Malmö Konsthall is one of the largest exhibition halls in Europe for contemporary art, it opened in 1975.[1] The hall is located in the center of Malmö, Sweden. Admission is free.[2]



The hall was designed by architect Klas Anshelm, who was inspired by the Paris studio of the sculptor Constantin Brâncuși. It is constructed of concrete, glass, wood and aluminium. The ceiling is made of domes with natural and artificial light sources. The light well has a large sloping skylight admitting northern light.[1] The building was awarded the 1974 Kasper Salin Prize.

The gallery was renovated in 1994, connecting the older brick building next door (the Hantverkshuset, or Craft Building) with the exhibition hall, and thus gaining space for a book store selling books, posters and postcards, a children’s area and a restaurant that offers south Swedish food.[3]

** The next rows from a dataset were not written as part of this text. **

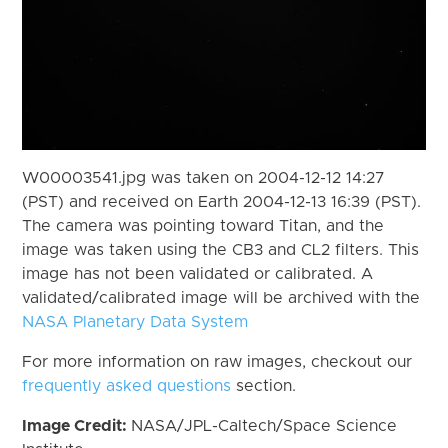
W00003541.jpg was taken on 2004-12-12 14:27
(PST) and received on Earth 2004-12-13 16:39 (PST).
The camera was pointing toward Titan, and the
image was taken using the CB3 and CL2 filters. This
image has not been validated or calibrated. A
validated/calibrated image will be archived with the
NASA Planetary Data System
For more information on raw images, checkout our
frequently asked questions
section.
Image Credit:
NASA/JPL-Caltech/Space Science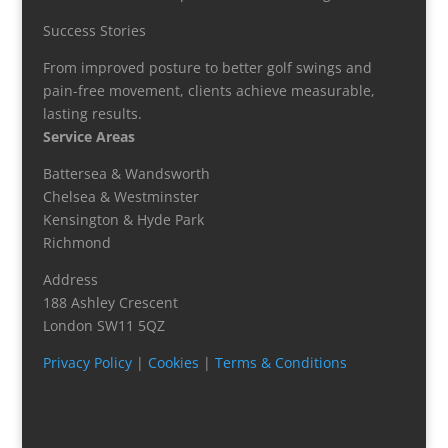
Success Stories
From improved posture to better golf swings and
pain-free movement, clients achieve measurable,
lasting results.
Service Areas
Battersea & Wandsworth
Chelsea & Westminster
Kensington & Hyde Park
Richmond
Address
188 Ashley Crescent
London SW11 5QZ
Privacy Policy
|
Cookies
|
Terms & Conditions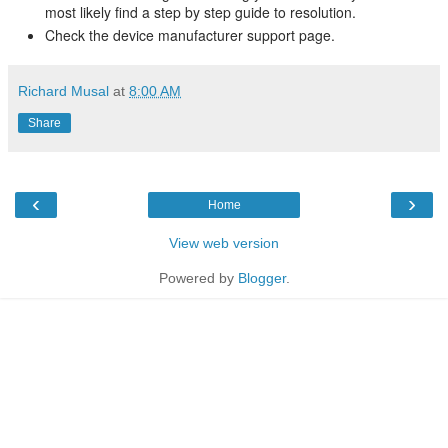
most likely find a step by step guide to resolution.
Check the device manufacturer support page.
Richard Musal
at
8:00 AM
Share
‹
›
Home
View web version
Powered by
Blogger
.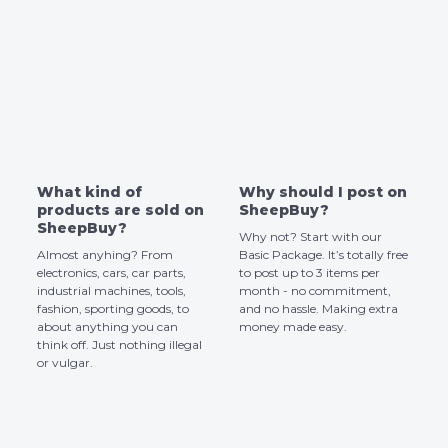
What kind of
Why should I post on
products are sold on
SheepBuy?
SheepBuy?
Why not? Start with our
Almost anyhing? From
Basic Package. It’s totally free
electronics, cars, car parts,
to post up to 3 items per
industrial machines, tools,
month - no commitment,
fashion, sporting goods, to
and no hassle. Making extra
about anything you can
money made easy.
think off. Just nothing illegal
or vulgar.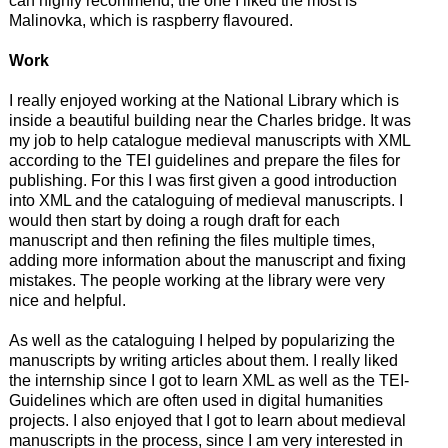
can highly recommend, the one I liked the most is
Malinovka, which is raspberry flavoured.
Work
I really enjoyed working at the National Library which is
inside a beautiful building near the Charles bridge. It was
my job to help catalogue medieval manuscripts with XML
according to the TEI guidelines and prepare the files for
publishing. For this I was first given a good introduction
into XML and the cataloguing of medieval manuscripts. I
would then start by doing a rough draft for each
manuscript and then refining the files multiple times,
adding more information about the manuscript and fixing
mistakes. The people working at the library were very
nice and helpful.
As well as the cataloguing I helped by popularizing the
manuscripts by writing articles about them. I really liked
the internship since I got to learn XML as well as the TEI-
Guidelines which are often used in digital humanities
projects. I also enjoyed that I got to learn about medieval
manuscripts in the process, since I am very interested in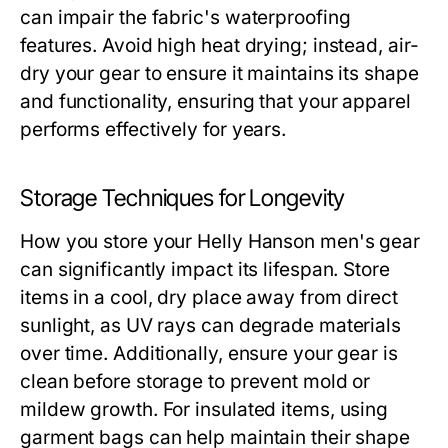
can impair the fabric's waterproofing
features. Avoid high heat drying; instead, air-
dry your gear to ensure it maintains its shape
and functionality, ensuring that your apparel
performs effectively for years.
Storage Techniques for Longevity
How you store your
Helly Hanson men's
gear
can significantly impact its lifespan. Store
items in a cool, dry place away from direct
sunlight, as UV rays can degrade materials
over time. Additionally, ensure your gear is
clean before storage to prevent mold or
mildew growth. For insulated items, using
garment bags can help maintain their shape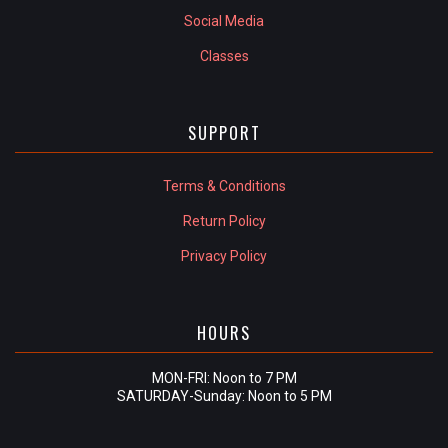
Social Media
Classes
SUPPORT
Terms & Conditions
Return Policy
Privacy Policy
HOURS
MON-FRI: Noon to 7 PM
SATURDAY-Sunday: Noon to 5 PM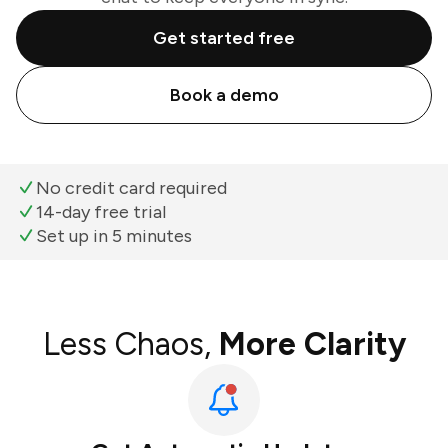
Get started free
Book a demo
No credit card required
14-day free trial
Set up in 5 minutes
Less Chaos,
More Clarity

The hall arranges exhibitions of international work that included modern art classics and current experiments.[1] Usually there are about ten different exhibitions each year, attracting over 200,000 visitors. Exhibitions of well-known artists have included Edvard Munch, Van Gogh, Louise Bourgeois and David Shrigley.[3] Other exhibitions have shown Kandinsky, Klee, Joan Miró, Giovanni Giacometti, Keith Haring, Andres Serrano, Peter Greenaway and Tony Cragg.[4] As well as painting and sculpture, the hall is used for events such as theater performances, films and lectures.[3] The Malmö Konsthall also organizes many educational activities for adults and children.[4]

A travel guide says of the center "In our view, no other venue in southern Sweden so effectively mingles contemporary architecture with modern paintings".[5] Another guide says "even if there was no art there, would be worth visiting for its use of light and space".[6]


  1. ^ a b c "About Malmö Konsthall". Malmö Konsthall. Retrieved 2011-05-22.
  2. ^ "Malmö Konsthall". fluxwurx. Retrieved 2011-05-22.
  3. ^ a b c "Malmö Konsthall". Öresundsregionen Online. Retrieved 2011-05-22.
  4. ^ a b "Our Editor Tours The Magnificent Malmö Konsthall Museum In Malmö, Sweden". Art Knowledge News. Retrieved 2011-05-22.
  5. ^ Darwin Porter, Danforth Prince (2009). Frommer's Sweden. John Wiley and Sons. p. 226. ISBN 0-470-43214-4.
  6. ^ "Malmö konsthall". Visit Sweden. Retrieved 2011-05-22.